Today is Frank Sinatra’s birthday. He was born on this date in 1915.

Fifty-four years ago today, December 12, 1967, Sinatra celebrated his fifty-second birthday at work in his Reprise Records studio with Duke Ellington and his orchestra. The two-day session yielded the only collaboration between the two giants, an eight-song album titled Francis A. and Edward K.; no television special followed to capture the two on stage together or sell copies of the album, and only a couple photos show them together (one of them is seen at top).

Ellington was sixty-eight and his collaborator/arranger of the previous quarter-century, Billy Strayhorn, had died just six months earlier. With no Strayhorn, Sinatra brought in his arranger, Billy May (“Come Fly with Me”), who discovered that many of Ellington’s musicians were not sight-readers. Rehearsals would be needed. Legend has it that Sinatra had a cold, a condition that possibly contributed to the several moments on the record in which he begins to sound like the late-1970’s “Theme from New York, New York”-era Sinatra, with pauses between the pentameters.

In his legendary Esquire magazine profile, “Frank Sinatra Has a Cold,” Gay Talese describes the effect Sinatra sniffles could produce in himself and others:

Sinatra with a cold is Picasso without paint, Ferrari without fuel—only worse. For the common cold robs Sinatra of that uninsurable jewel, his voice, cutting into the core of his confidence, and it affects not only his own psyche but also seems to cause a kind of psychosomatic nasal drip within dozens of people who work for him, drink with him, love him, depend on him for their own welfare and stability. A Sinatra with a cold can, in a small way, send vibrations through the entertainment industry and beyond as surely as a President of the United States, suddenly sick, can shake the national economy.

From the mid-1960s on, Sinatra had produced a few collaboration albums—with Antônio Carlos Jobim and with Count Basie, most famously, so the concept of an Ellington “summit meeting” struck most listeners at the time as an obvious contribution to both men’s libraries. But Sinatra was averse to engaging in “Great American Songbook” albums, as he graciously conceded that concept to Ella Fitzgerald and her career-long project. The song selection was going to be vital to the album’s success and reputation.

Frank Sinatra and Duke Ellington

Duke Ellington and Frank Sinatra

The sessions resulted in a tantalizing but brief, thirty-five-minute-long suite of just eight songs, only one of which is an Ellington original, “I Like the Sunrise.” The rest are a mix of contemporary Broadway, pop, and standards. The song list is short enough to give it in full: “Follow Me” by Alan Jay Lerner and Frederick Loewe; “Sunny” by Bobby Hebb; “All I Need Is the Girl” by Stephen Sondheim and Jule Styne; “Indian Summer” by Victor Herbert and Al Dubin; “I Like the Sunrise” by Duke Ellington; “Yellow Days” by Álvaro Carrillo and Alan Bernstein; “Poor Butterfly” by Raymond Hubbell and John Golden; “Come Back to Me” by Burton Lane and Alan Jay Lerner.

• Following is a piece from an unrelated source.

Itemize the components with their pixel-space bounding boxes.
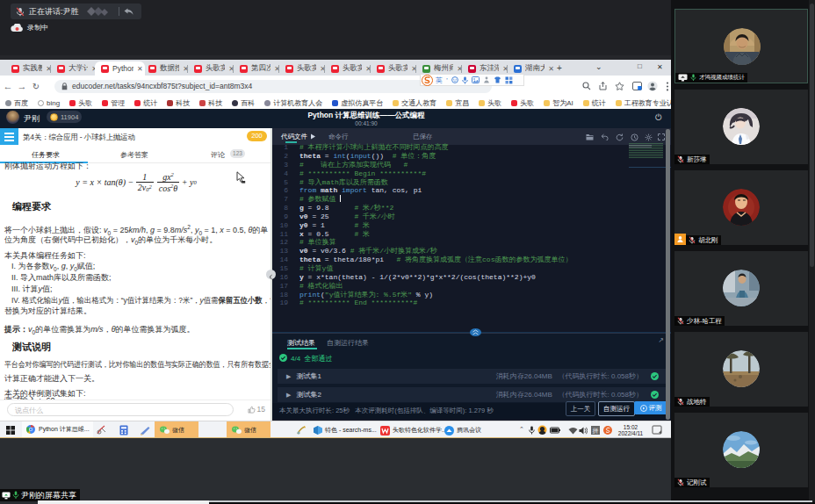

The complaints about the omission of Ellington’s most famous songs began with the first reviews, which focused on the absence of Sinatra renditions of “Sophisticated Lady” or “In a Sentimental Mood,” or of Ellington’s band not swinging with Sinatra and the songs he had made famous. Thanks to Sinatra, however, this always was the idea behind the project: Bring the two talents together into the studio and see if they make something new.

Two songs with lyrics by Alan Jay Lerner versus one Duke Ellington number. Even the various online encyclopedia entries about the album, brief as they all are, give all the reasons why the album was reviewed poorly and sold worse: Sinatra had a cold; Ellington was elderly; his band no longer sounded as full as Ellington’s band had sounded in the past, so Billy May had to hire session musicians to join in; and only three days were devoted to the project, one to rehearse and two to record. The album peaked at 78 on the Billboard charts.

There is even some dispute over who is heard playing the piano on the recording, Ellington himself or Jimmy Jones, a pianist who is not listed on the album as a part of the personnel but whose name appears on the list of session musicians on the studio log. In a 1982 interview, Billy May remembered that Jones “played most of the time,” and that Ellington stayed in the control room “until we were ready for Frank to come out and sing,” which can be interpreted to mean that Ellington did not rehearse with his band but played once the team was ready to record a take. (“Put Your Dreams Away,” 419)

Jones had taken part in an Ellington session a couple of years earlier, Ella at Duke’s Place, on which Ella sang a version of “I Like the Sunrise.” Thus, this song was one that the Ellington orchestra had in its recent recording history when this similar project with Sinatra developed. The song was a part of Ellington’s Liberian Suite, which was commissioned by that nation for its centennial celebration in 1947. It is the first part of six, and it is the only section with a name and lyrics.

Ella Fitzgerald’s version swings, more than a little, and it sounds like a declaration. She even creates some space for herself to scat a bit. It is great:

 
Back to December 1967 and Frank Sinatra’s birthday. Whether it is Jones that we hear on piano or Ellington himself, the piano heard under Sinatra’s voice is understated, weary but looking forward, repeats phrases and sometimes only decisively delivers a part of a phrase, drifts in, fades out, but it always serves to underline sections of the vocal. It is beautiful, and it duets perfectly with Sinatra’s voice, which, cold or no cold, strains when straining gives precisely the best effect.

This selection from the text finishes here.